In the guise of a “problem play”, an abstruse and esoteric argument.
Grandpa and young grandson share a malady of sorts, words are a mystery to them (this is given a name in Boston, dyslexia). Father is a cranberry grower, a “C” man in school.
A selectman is needed to resolve conflicts between developers and growers, grandpa is put forward. Father owns his own business, doesn’t want the boy diagnosed.
Mother intervenes, grandpa and grandson ride the bus to Boston, a vast city. A police car transports them from the subway station. Grandpa is quickly read for the condition.
It’s hereditary, you see.
A personal interpretation is perhaps uncalled-for. Galway Kinnell, poet and author of The Avenue Bearing the Initial of Christ into the New World, has for example understood Walt Whitman to have written homosexual verses, all in all.

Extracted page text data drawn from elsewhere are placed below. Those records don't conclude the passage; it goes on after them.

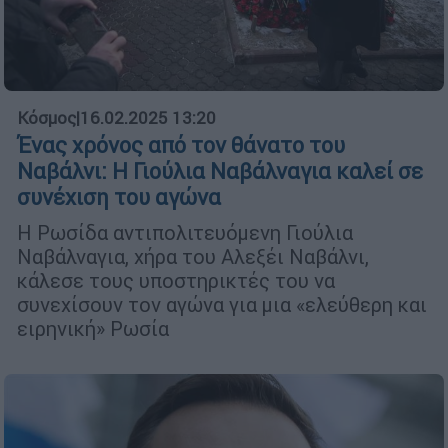
Κόσμος
|
16.02.2025 13:20
Ένας χρόνος από τον θάνατο του
Ναβάλνι: Η Γιούλια Ναβάλναγια καλεί σε
συνέχιση του αγώνα
Η Ρωσίδα αντιπολιτευόμενη Γιούλια
Ναβάλναγια, χήρα του Αλεξέι Ναβάλνι,
κάλεσε τους υποστηρικτές του να
συνεχίσουν τον αγώνα για μια «ελεύθερη και
ειρηνική» Ρωσία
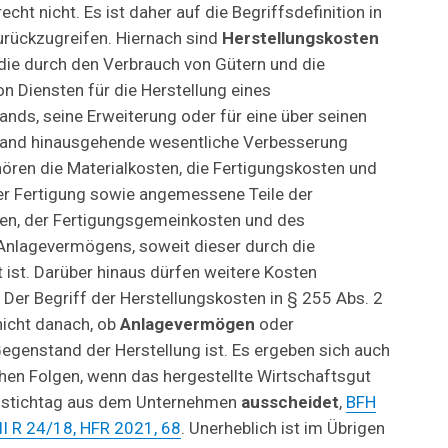
ht nicht. Es ist daher auf die Begriffsdefinition in
rückzugreifen. Hiernach sind
Herstellungskosten
ie durch den Verbrauch von Gütern und die
 Diensten für die Herstellung eines
ds, seine Erweiterung oder für eine über seinen
tand hinausgehende wesentliche Verbesserung
ören die Materialkosten, die Fertigungskosten und
er Fertigung sowie angemessene Teile der
en, der Fertigungsgemeinkosten und des
Anlagevermögens, soweit dieser durch die
 ist. Darüber hinaus dürfen weitere Kosten
Der Begriff der Herstellungskosten in § 255 Abs. 2
nicht danach, ob
Anlagevermögen
oder
egenstand der Herstellung ist. Es ergeben sich auch
chen Folgen, wenn das hergestellte Wirtschaftsgut
zstichtag aus dem Unternehmen
ausscheidet
,
BFH
I R 24/18, HFR 2021, 68
. Unerheblich ist im Übrigen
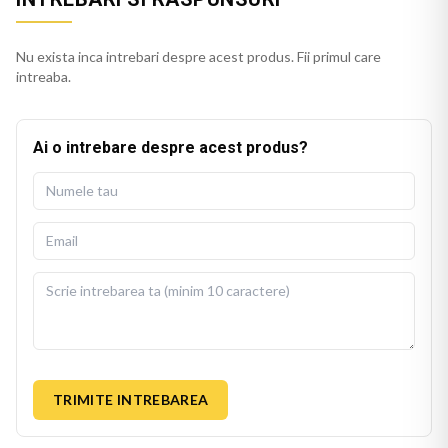
Nu exista inca intrebari despre acest produs. Fii primul care
intreaba.
Ai o intrebare despre acest produs?
TRIMITE INTREBAREA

This opens with plenty of lures for the disease-eating ghouls who haunt daytime television and primetime “investigative reports,” building up fulminating clouds of miseries to feast upon. And then, like something Biblical if you prefer, or just like sunshine through the rain, Vanessa Redgrave parts the clouds and puts you in the picture.
This is all the more surprising as her character is couched in abstract melancholy, set off against a posh retirement home. It all took good planning by the writer and director, and works well enough.
Consider it a variant of Grand Guignol, with Brock Peters in a significant cameo role.